**Action item:** Omit the pictures and reproduce the rest of the listing exactly.

----

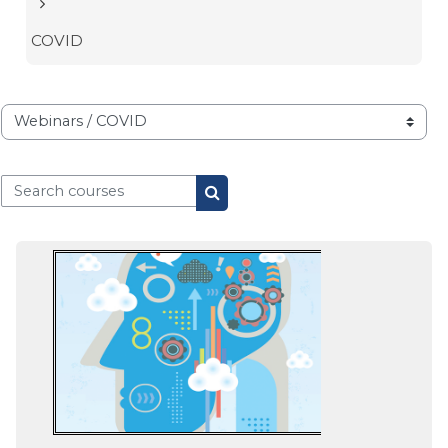
COVID
Course categories
Search courses
Search courses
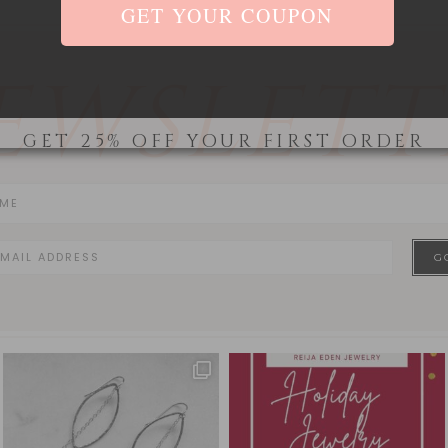
EWSLETT
GET 25% OFF YOUR FIRST ORDER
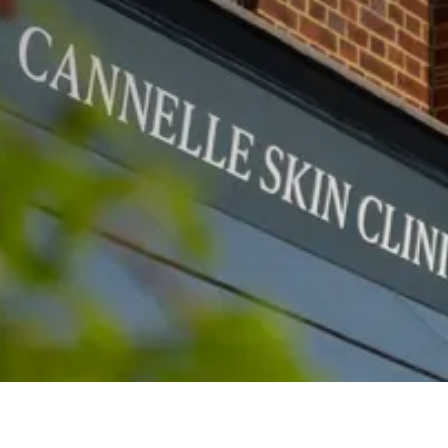
Welcome
to our
Blog
BLOGS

----

**Response to this exercise:**
COVID
Course categories
Search courses
Search courses
EWSLETT
GET 25% OFF YOUR FIRST ORDER
Welcome
to our
Blog
BLOGS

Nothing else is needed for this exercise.